Der Kläger macht geltend, das LSG-Urteil enthalte den Rechtssatz, dass eine KÄV in ihrem HVM abweichend von den entsprechenden Bundesvorgaben für einen Arzt trotz dessen Zuordnung zur Arztgruppe der Fachärzte für Kinder- und Jugendmedizin mit Schwerpunkt KinderLungen- und Bronchialheilkunde den niedrigeren RLV -Fallwert der Arztgruppe der Fachärzte für Kinder- und Jugendmedizin zugrunde legen dürfe. Demgegenüber sei Entscheidungen des BSG der Rechtssatz zu entnehmen, dass eine HVM-Regelung der KÄV, die von den Beschlüssen des Erweiterten Bewertungsausschusses ([E]BewA) abweiche, rechtswidrig sei (Hinweis auf BSG Urteil vom 3.2.2010 - B 6 KA 31/08 R - BSGE 105, 236 = SozR 4-2500 § 85 Nr 53, RdNr 22, sowie auf BSG Urteil vom 5.6.2013 - B 6 KA 47/12 R - SozR 4-2500 § 87b Nr 3 RdNr 19). Beide Rechtssätze seien nicht miteinander vereinbar und hierauf beruhe die Entscheidung des LSG.

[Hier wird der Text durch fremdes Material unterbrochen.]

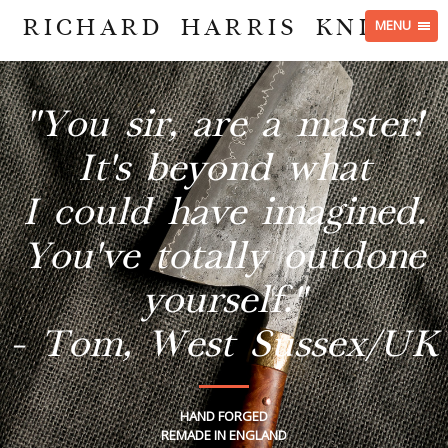
RICHARD HARRIS KNIVES
MENU
"You sir, are a master!
It's beyond what
I could have imagined.
You've totally outdone
yourself."
- Tom, West Sussex/UK
HAND FORGED
REMADE IN ENGLAND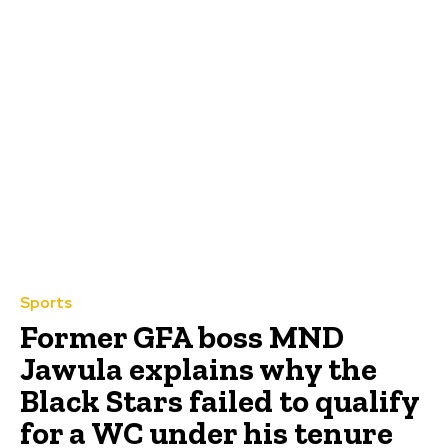
Sports
Former GFA boss MND
Jawula explains why the
Black Stars failed to qualify
for a WC under his tenure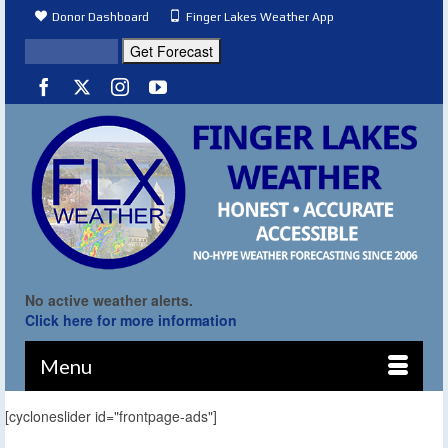
Donor Dashboard
Finger Lakes Weather App
No active weather alerts.
Click here for more information
Menu
[cycloneslider id="frontpage-ads"]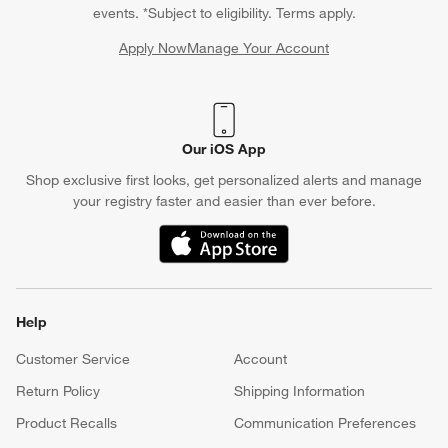
events. *Subject to eligibility. Terms apply.
Apply Now
Manage Your Account
(Opens in new window)
Our iOS App
Shop exclusive first looks, get personalized alerts and manage
your registry faster and easier than ever before.
(Opens in new window)
Help
Customer Service
Account
Return Policy
Shipping Information
Product Recalls
Communication Preferences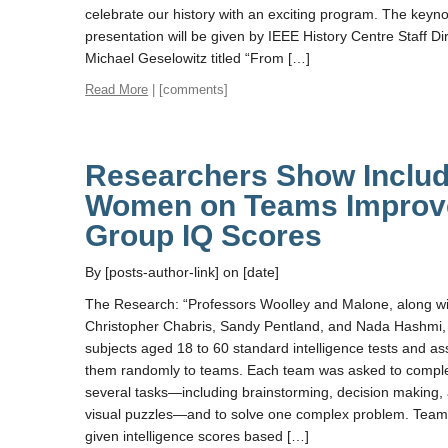
celebrate our history with an exciting program. The keyn
presentation will be given by IEEE History Centre Staff Dir
Michael Geselowitz titled “From […]
Read More
| [comments]
Researchers Show Includ
Women on Teams Improv
Group IQ Scores
By [posts-author-link] on [date]
The Research: “Professors Woolley and Malone, along wi
Christopher Chabris, Sandy Pentland, and Nada Hashmi,
subjects aged 18 to 60 standard intelligence tests and a
them randomly to teams. Each team was asked to compl
several tasks—including brainstorming, decision making,
visual puzzles—and to solve one complex problem. Tea
given intelligence scores based […]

Mit diesem Vorbringen hat der Kläger zwar eine Rechtsprechungsabweichung in formeller Hinsicht hinreichend bezeichnet (vgl § 160a Abs 2 S 3 SGG ). Indes liegt die behauptete Divergenz bei genauer und vollständiger Betrachtung der Rechtssätze, die vom BSG bzw im hier angefochtenen LSG-Urteil entwickelt worden sind, unter Einbeziehung der ihnen zugrunde liegenden Rechtsvorschriften nicht vor. Zum einen lässt der Kläger außer Acht, dass nach den zutreffenden Ausführungen des LSG der Gesetzgeber mit der Neufassung des § 87b SGB V zum 1.1.2012 durch das GKV-Versorgungsstrukturgesetz (GKV- VStG - vom 22.12.2011, BGBl I 2983) die Regelungskompetenz für die Verteilung der vertragsärztlichen Vergütung, die bis dahin beim (E)BewA lag, wieder auf die KÄVen verlagert und damit deren Gestaltungsspielraum erheblich erweitert hat (vgl Gesetzentwurf zum GKV- VStG , BT-Drucks 17/6909 S 65 f - zu Nummer 24 [§ 87b]: "Die Vergütung der an der vertragsärztlichen Versorgung teilnehmenden Ärztinnen und Ärzte erfolgt künftig wieder im Rahmen einer regionalen Honorarverteilung, die nach haus- und fachärztlichen Versorgungsbereichen getrennt wird. Verantwortlich hierfür ist ausschließlich die Kassenärztliche Vereinigung, die hierzu einen Honorarverteilungsmaßstab im Benehmen mit den Krankenkassen erlässt. [...] Auf Verfahrensvorgaben des Bewertungsausschusses zur Honorarverteilung wird verzichtet."). Vor diesem Hintergrund können Rechtssätze aus Entscheidungen des BSG zur Rechtslage in den Jahren 2005 bis 2008 ( BSG Urteil vom 3.2.2010 - B 6 KA 31/08 R - BSGE 105, 236 = SozR 4-2500 § 85 Nr 53, RdNr 12 bzw 14) bzw im Jahr 2009 ( BSG Urteil vom 5.6.2013 - B 6 KA 47/12 R - SozR 4-2500 § 87b Nr 3 RdNr 1 f) nicht ohne Weiteres auf die ab 1.1.2012 maßgebliche Rechtslage übertragen werden. Zum anderen regelte der ab 1.4.2012 geltende HVM der Beklagten in Teil B Ziffer 1.1 S 1 ausdrücklich, dass die RLV/QZV nach den Vorgaben der Anlage 1 zum HVM - dh nach den Beschlüssen, die der BewA im Zeitraum vom 26.3.2010 [218. Sitzung] bis zum 31.8.2011 [262. Sitzung] zu den RLV gefasst hat - zu berechnen waren, "soweit in diesem HVM nichts Abweichendes bestimmt ist". Damit wurde der neuen Rechtslage, die eine Bindung der regionalen KÄVen an Vorgaben des (E)BewA zur Honorarverteilung nicht mehr vorsah, Rechnung getragen.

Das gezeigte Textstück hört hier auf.